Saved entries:
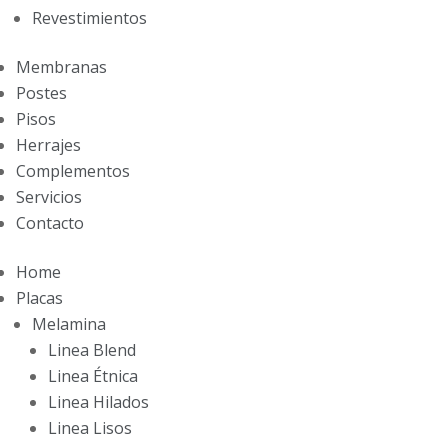
Revestimientos
Membranas
Postes
Pisos
Herrajes
Complementos
Servicios
Contacto
Home
Placas
Melamina
Linea Blend
Linea Étnica
Linea Hilados
Linea Lisos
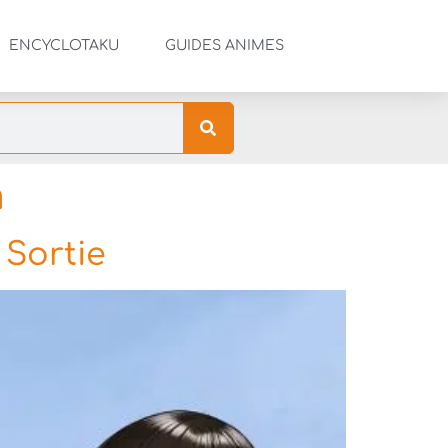
ENCYCLOTAKU
GUIDES ANIMES
n
 Sortie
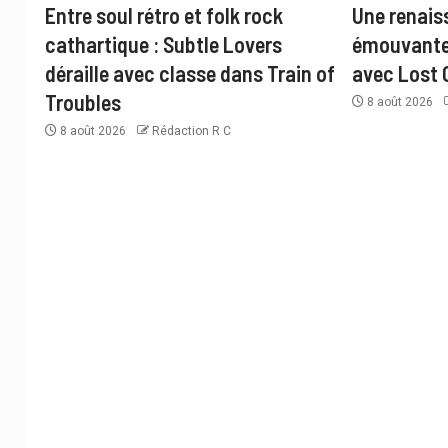
Entre soul rétro et folk rock
Une renais
cathartique : Subtle Lovers
émouvante 
déraille avec classe dans Train of
avec Lost 
Troubles
8 août 2026
8 août 2026
Rédaction R C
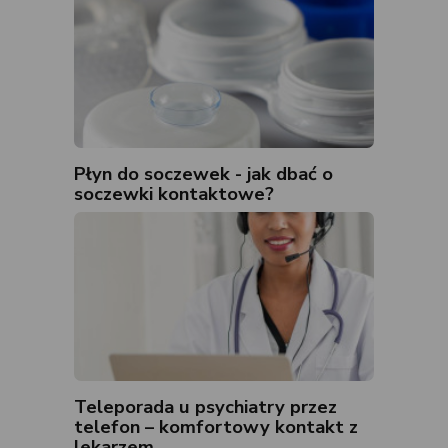
Płyn do soczewek - jak dbać o
soczewki kontaktowe?
Teleporada u psychiatry przez
telefon – komfortowy kontakt z
lekarzem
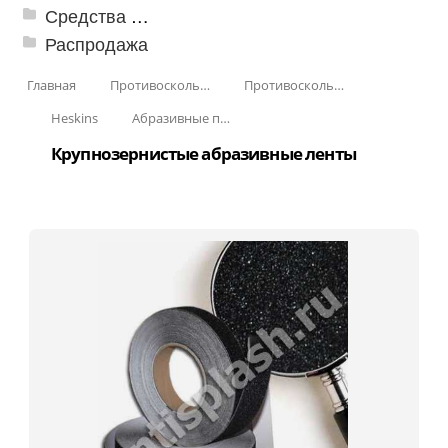
Средства от насекомых и садовых вредителей
Распродажа
Главная
Противоскользящая защита для лестниц, профили, ленты
Противоскользящие ленты
Heskins
Абразивные противоскользящие ленты
Крупнозернистые абразивные ленты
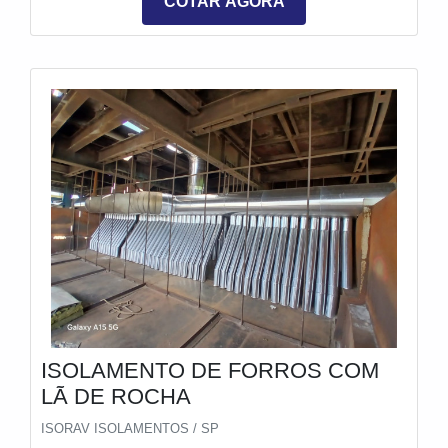
COTAR AGORA
ISOLAMENTO DE FORROS COM
LÃ DE ROCHA
ISORAV ISOLAMENTOS / SP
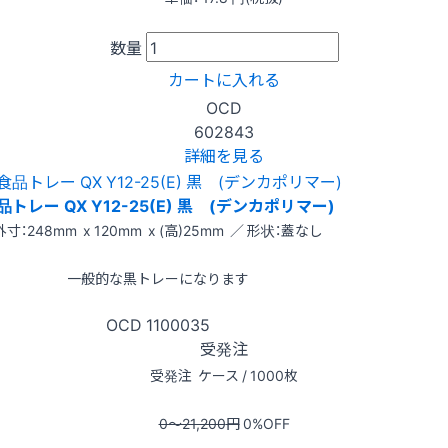
数量
カートに入れる
OCD
602843
詳細を見る
品トレー QX Y12-25(E) 黒 (デンカポリマー)
外寸：248mm x 120mm x (高)25mm ／ 形状：蓋なし
一般的な黒トレーになります
OCD
1100035
受発注
受発注
ケース / 1000枚
0〜21,200
円
0
%OFF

• **Exercise**: Repeat each entry above exactly, passing over any images.

• **Output below**:
Revestimientos
Membranas
Postes
Pisos
Herrajes
Complementos
Servicios
Contacto
Home
Placas
Melamina
Linea Blend
Linea Étnica
Linea Hilados
Linea Lisos
ENCYCLOTAKU
GUIDES ANIMES
n
 Sortie
Entre soul rétro et folk rock
Une renais
cathartique : Subtle Lovers
émouvante 
déraille avec classe dans Train of
avec Lost 
Troubles
8 août 2026
8 août 2026
Rédaction R C
Płyn do soczewek - jak dbać o
soczewki kontaktowe?
Teleporada u psychiatry przez
telefon – komfortowy kontakt z
lekarzem
Средства от насекомых и садовых вредителей
Распродажа
Главная
Противоскользящая защита для лестниц, профили, ленты
Противоскользящие ленты
Heskins
Абразивные противоскользящие ленты
Крупнозернистые абразивные ленты
COTAR AGORA
ISOLAMENTO DE FORROS COM
LÃ DE ROCHA
ISORAV ISOLAMENTOS / SP
数量
カートに入れる
OCD
602843
詳細を見る
品トレー QX Y12-25(E) 黒 (デンカポリマー)
外寸：248mm x 120mm x (高)25mm ／ 形状：蓋なし
一般的な黒トレーになります
OCD
1100035
受発注
受発注
ケース / 1000枚
0〜21,200
円
0
%OFF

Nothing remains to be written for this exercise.